SECTION 2.4 NiSource Services Employees Performing Services. Notwithstanding anything to the contrary contained in Section 2.1 (but subject to the last sentence of this Section 2.4), NiSource Services shall have the exclusive right to select, employ, pay, supervise, administer, direct and discharge any of its employees who perform the Services. NiSource Services shall be responsible for paying such employees’ compensation and providing to such employees any benefits. With respect to each Service, NiSource Services shall use commercially reasonable efforts to have qualified individuals participate in the provision of such Service; provided, however, that (a) NiSource Services shall not be obligated to have any individual participate in the provision of any Service if NiSource Services determines that such participation would adversely affect any NiSource Party and (b) no NiSource Party shall be required to continue to employ any particular individual during the applicable Service Period.
4
SECTION 2.5 Compliance with Law. Each party hereto shall, and shall cause each of its Affiliates to, comply with all applicable laws, rules, ordinances and regulations of any governmental entity or regulatory agency governing the Services to be provided hereunder. Neither party hereto shall take, or permit any of its Affiliates to take, any action in violation of any applicable law, rule, ordinance or regulation that could result in liability being imposed on the other party hereto or any of such other party’s Affiliates.
SECTION 2.6 Temporary Nature of Services. Columbia Services acknowledges that the purpose of this Agreement is to enable it to receive the Services on an interim basis. Accordingly, at all times from and after the Distribution Date, Columbia Services shall use commercially reasonable efforts to (a) make or obtain, or cause to be made or obtained, any filings, registrations, approvals, permits or licenses; (b) implement, or cause to be implemented, any systems; (c) purchase, or cause to be purchased, any equipment; and (d) take, or cause to be taken, any and all other actions, in each case necessary or advisable to enable Columbia Services or an Affiliate thereof to provide the Services for the relevant Columbia Parties as soon as reasonably practicable, and in any event prior to the expiration of the relevant Service Periods. For the avoidance of doubt, Columbia Services acknowledges and agrees that NiSource Services shall not be required to provide any Service for a period longer than the applicable Service Period.
ARTICLE III
FEES AND PAYMENTS
SECTION 3.1 Fees for the Services.
(a) As compensation for the Services, Columbia Services agrees to pay NiSource Services, in accordance with this Agreement, amounts equal to (i) NiSource Services’ reasonable estimate of its actual costs in connection with the performance of the Services pursuant to this Agreement and, if applicable, consistent with the prices NiSource Services would charge to an Affiliate, in each case without taking into account any profit margin or projected savings from increased efficiency, plus (ii) NiSource Services’ reasonable and customary out-of-pocket expenses incurred in connection with the performance of the Services pursuant to this Agreement.

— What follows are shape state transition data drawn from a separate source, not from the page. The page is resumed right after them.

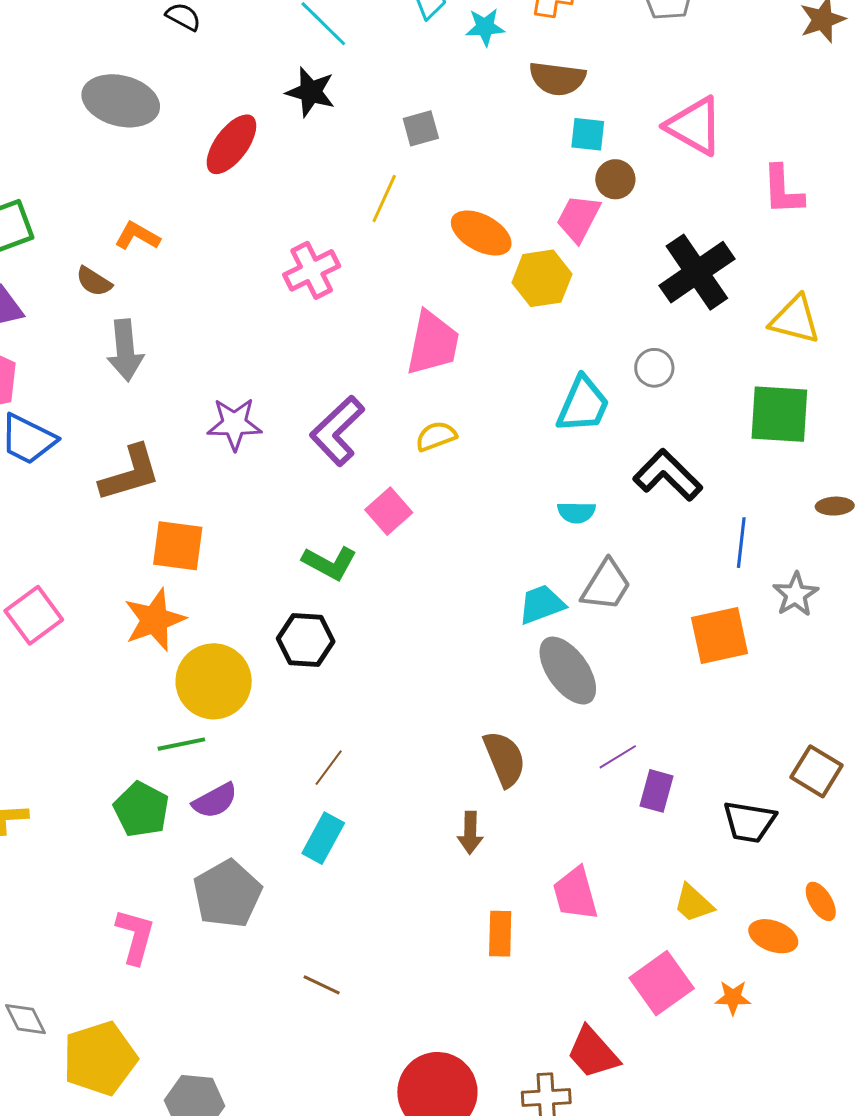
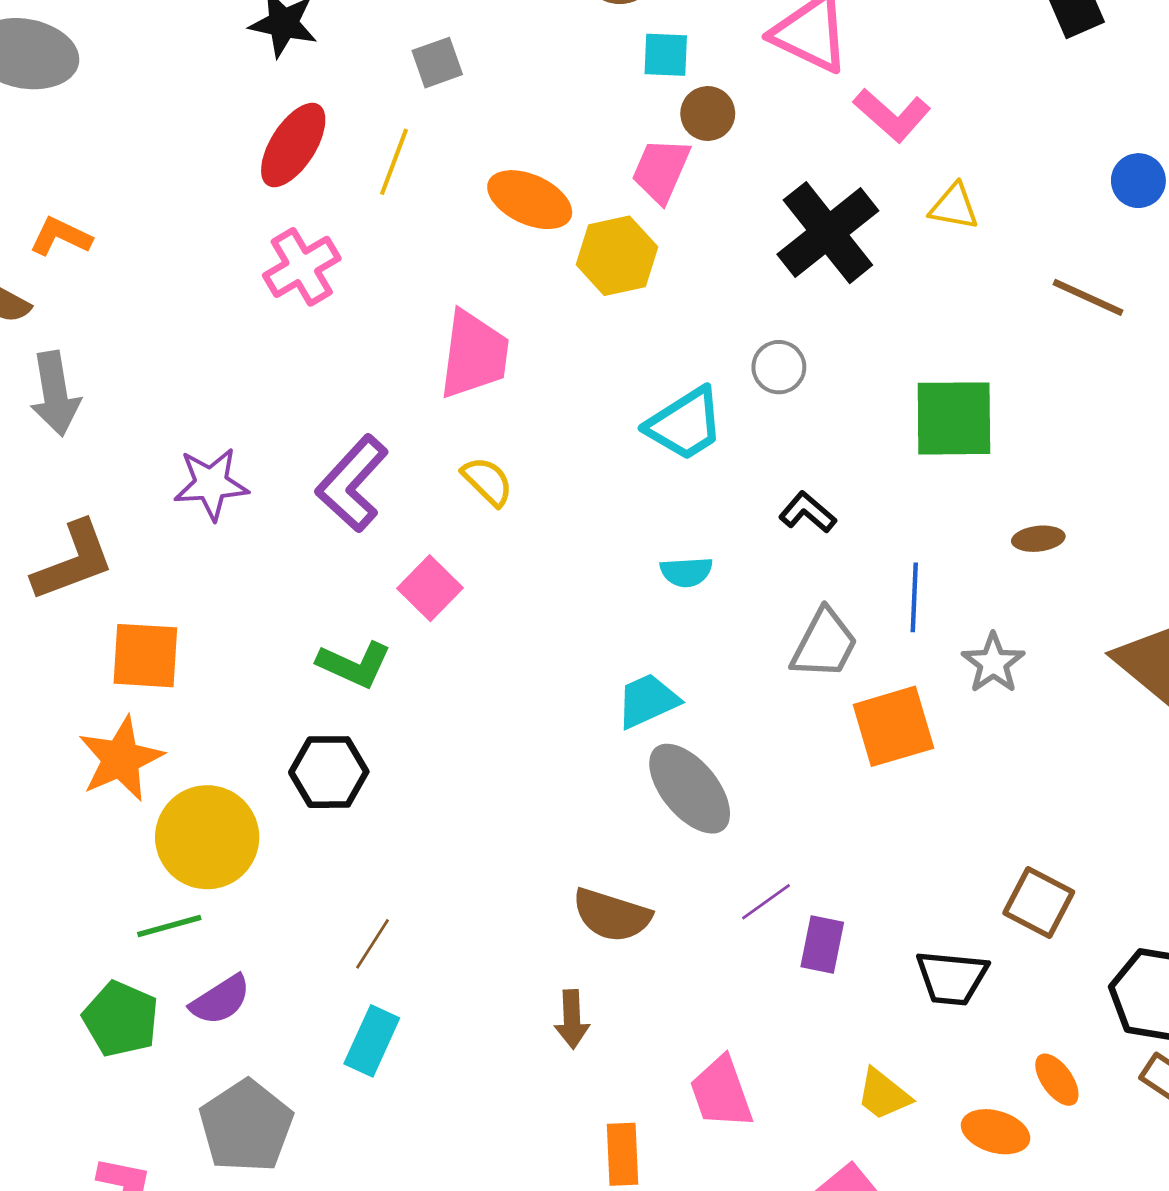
red ellipse: (231, 144) -> (293, 145), moved
pink L-shape: (783, 190) -> (892, 115), moved, turned -42
yellow triangle: (795, 320) -> (954, 207), moved, size x0.7
cyan trapezoid: (583, 405) -> (685, 424), turned 38
yellow semicircle: (436, 436) -> (487, 481), turned 69
black L-shape: (668, 475) -> (807, 512), size x0.6
gray trapezoid: (606, 585) -> (824, 644), moved
brown semicircle: (505, 759) -> (612, 915), turned 134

(b) Schedule B sets forth for each month during the term of this Agreement the parties’ initial determination of the amounts payable for the Specified Services pursuant to Section 3.1(a). Such amounts are set forth by type of Specified Services involved: Information Technology, Finance, Supply Chain, Human Resources, Legal, ES&S, Corporate Security, Real Estate and Other Services (each such type, a “Function”). The amounts set forth on Schedule B are subject to adjustment as follows:
(i) NiSource Services will use commercially reasonable efforts to track its costs and expenses of providing the Specified Services per Function in order to determine whether during each of the six month periods ended December 31, 2015, June 30, 2016 and December 31, 2016 the amounts set forth on Schedule B with respect to any Function differ from the amounts required to be paid pursuant to Section 3.1(a) with respect to such Function.
5
(ii) In the event that pursuant to Section 3.1(b) (i) immediately above NiSource Services and Columbia Services determine that for any six month period ended December 31, 2015, June 30, 2016 or December 31, 2016, as the case may be, the amounts set forth on Schedule B with respect to any Function differ from the amounts required to be paid pursuant to Section 3.1(a) with respect to such Function by an amount equal to the greater of 10% or $100,000 in the aggregate, then NiSource Services and Columbia Services, taking into account such determination, shall adjust the monthly amounts set forth on Schedule B for the months following such dates, as applicable, to the extent necessary to reflect the amounts in fact required to be paid pursuant to Section 3.1(a) for such months. Such adjustment shall be in a writing executed by both parties and, for the avoidance of doubt, shall not apply to amounts paid in any prior months.
SECTION 3.2 Invoices.
(a) NiSource Services shall submit statements of account to Columbia Services within fifteen (15) days after the end of each month with respect to all amounts payable by Columbia Services to NiSource Services hereunder (the “Invoiced Amount”), setting out the amount payable to NiSource Services as a result of providing such Services (together with, in arrears, any Commingled Invoice Statements (as defined below) and any other invoices for Services provided by third parties that have not been issued by such third parties to Columbia Services as contemplated by Section 3.2(b), in each case setting out the Services provided by the applicable third parties by reference to Schedule A).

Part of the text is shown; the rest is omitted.